Word for word, restate the lines of the data below between those holding "für Gepäck, Einkaufstaschen" and "odustanku od ugovora ukoliko", inclusive; pictures do not belong in the copy.
-- PROVIDED RECORDS follows --
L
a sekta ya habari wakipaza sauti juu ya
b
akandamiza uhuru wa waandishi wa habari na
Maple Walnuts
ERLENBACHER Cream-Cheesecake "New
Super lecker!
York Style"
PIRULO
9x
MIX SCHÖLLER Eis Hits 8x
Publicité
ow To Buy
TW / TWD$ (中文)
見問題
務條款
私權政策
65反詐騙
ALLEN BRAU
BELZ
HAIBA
-- PROVIDED RECORDS concluded --
-- PROVIDED RECORDS follows --
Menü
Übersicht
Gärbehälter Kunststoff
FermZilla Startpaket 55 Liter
-- PROVIDED RECORDS concluded --
-- PROVIDED RECORDS follows --
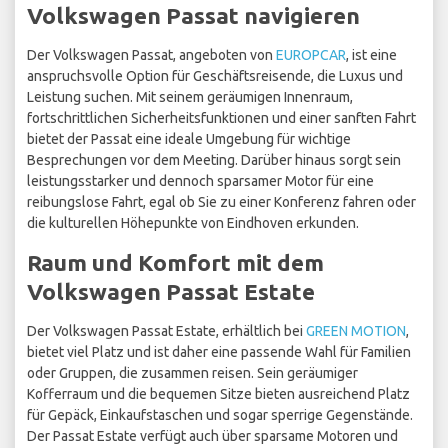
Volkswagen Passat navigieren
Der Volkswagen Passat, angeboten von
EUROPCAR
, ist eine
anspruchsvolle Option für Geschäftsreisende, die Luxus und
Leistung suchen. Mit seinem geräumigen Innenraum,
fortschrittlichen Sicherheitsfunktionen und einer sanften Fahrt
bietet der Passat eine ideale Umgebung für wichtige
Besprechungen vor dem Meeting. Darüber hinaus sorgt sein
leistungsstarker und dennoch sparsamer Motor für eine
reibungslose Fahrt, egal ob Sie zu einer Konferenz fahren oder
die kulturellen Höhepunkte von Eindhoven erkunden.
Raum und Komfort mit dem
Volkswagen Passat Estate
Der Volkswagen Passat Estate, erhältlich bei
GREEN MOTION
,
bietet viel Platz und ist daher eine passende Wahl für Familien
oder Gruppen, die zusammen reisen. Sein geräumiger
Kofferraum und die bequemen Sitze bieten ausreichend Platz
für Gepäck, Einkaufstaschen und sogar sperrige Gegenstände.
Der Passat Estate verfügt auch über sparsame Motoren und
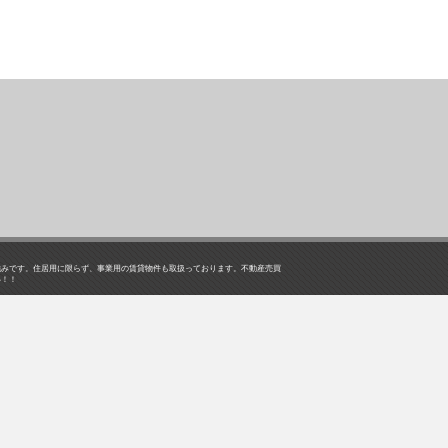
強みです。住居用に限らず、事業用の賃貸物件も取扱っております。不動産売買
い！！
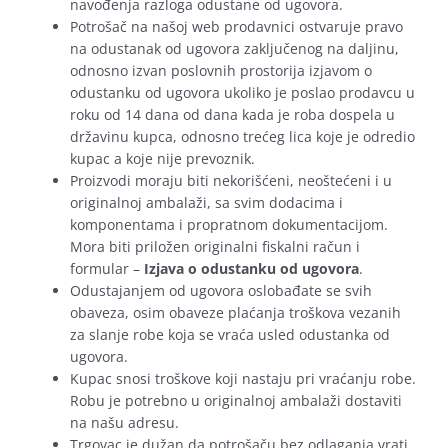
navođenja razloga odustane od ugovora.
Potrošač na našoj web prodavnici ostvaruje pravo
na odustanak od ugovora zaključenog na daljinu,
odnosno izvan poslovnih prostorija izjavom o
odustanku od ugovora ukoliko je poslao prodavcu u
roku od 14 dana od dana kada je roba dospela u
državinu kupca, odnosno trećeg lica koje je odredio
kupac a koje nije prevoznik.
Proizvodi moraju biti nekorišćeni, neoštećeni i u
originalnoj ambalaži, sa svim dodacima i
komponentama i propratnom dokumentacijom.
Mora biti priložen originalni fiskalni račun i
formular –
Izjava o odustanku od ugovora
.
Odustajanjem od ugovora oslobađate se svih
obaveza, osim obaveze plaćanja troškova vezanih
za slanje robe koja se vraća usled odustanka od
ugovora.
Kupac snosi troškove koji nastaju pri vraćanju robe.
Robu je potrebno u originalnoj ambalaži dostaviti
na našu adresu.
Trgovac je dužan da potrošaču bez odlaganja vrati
-- PROVIDED RECORDS concluded --
→ **RESPONSE BELOW**
für Gepäck, Einkaufstaschen und sogar sperrige Gegenstände.
Der Passat Estate verfügt auch über sparsame Motoren und
強みです。住居用に限らず、事業用の賃貸物件も取扱っております。不動産売買
い！！
navođenja razloga odustane od ugovora.
Potrošač na našoj web prodavnici ostvaruje pravo
na odustanak od ugovora zaključenog na daljinu,
odnosno izvan poslovnih prostorija izjavom o
odustanku od ugovora ukoliko je poslao prodavcu u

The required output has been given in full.